• Organic Bioelectronics
• Neuromorphic devices
• Organic electrochemical transistors
• Artficial Synapses

Neural interfaces are electronic devices that interact with the nervous system and are powerful tools in the fields of neuroscience and neurology. Most neural interfaces consist of microelectrode arrays that interact with single cells or different nervous tissues and are widely used from in vitro to in vivo and clinical settings, but their seamless integration with the nervous system from an electrochemical, physiological, and mechanical perspective is still a challenge. A seamless integration comprises not only material improvements but a complete functional integration in which artificial neuromodulation can be perceived as natural behavior by the nervous system. To achieve this interaction with the nervous system at a synaptic level, That is an electronic device that can adapt its behavior according to the feedback from nearby neurons. In other words, a class of devices capable of emulating neurons’ behavior is called neuromorphic devices.

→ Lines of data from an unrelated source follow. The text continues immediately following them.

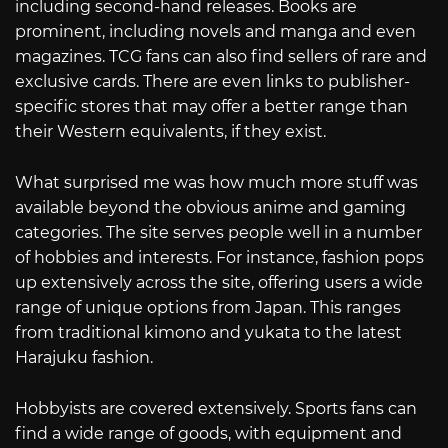
including second-hand releases. Books are
prominent, including novels and manga and even
magazines. TCG fans can also find sellers of rare and
exclusive cards. There are even links to publisher-
specific stores that may offer a better range than
their Western equivalents, if they exist.
What surprised me was how much more stuff was
available beyond the obvious anime and gaming
categories. The site serves people well in a number
of hobbies and interests. For instance, fashion pops
up extensively across the site, offering users a wide
range of unique options from Japan. This ranges
from traditional kimono and yukata to the latest
Harajuku fashion.
Hobbyists are covered extensively. Sports fans can
find a wide range of goods, with equipment and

The project is focused on engineering a glutamatergic artificial synapse exploiting organic electrochemical transistors (OECT) as a neuromorphic device. The device is fabricated by means of typical microfabrication techniques (e.g., spin coating, reactive ion etching, electrodeposition), and the glutamate enzyme is then immobilized on the surface of the OECT to investigate glutamate detection as well as the neuromorphic response.
This work is part of a wider interdisciplinary project called Neurohybrid Synapse Array for Functional Electronic and Chemical Interaction with Neural Tissue (NeuroWin), which aims to couple the resulting artificial synapse with flexible microelectrode arrays (MEAs) to allow the combination of neurotransmitter sensing and voltage measurements on the same implantable device, thus resulting in a glutamatergic biohybrid synapse. This high-gain, high-risk project will certainly contribute to the development of a new class of in vitro platforms that could be further exploited for the study of neurodegenerative diseases and the implementation of smart adaptive implantable interfaces.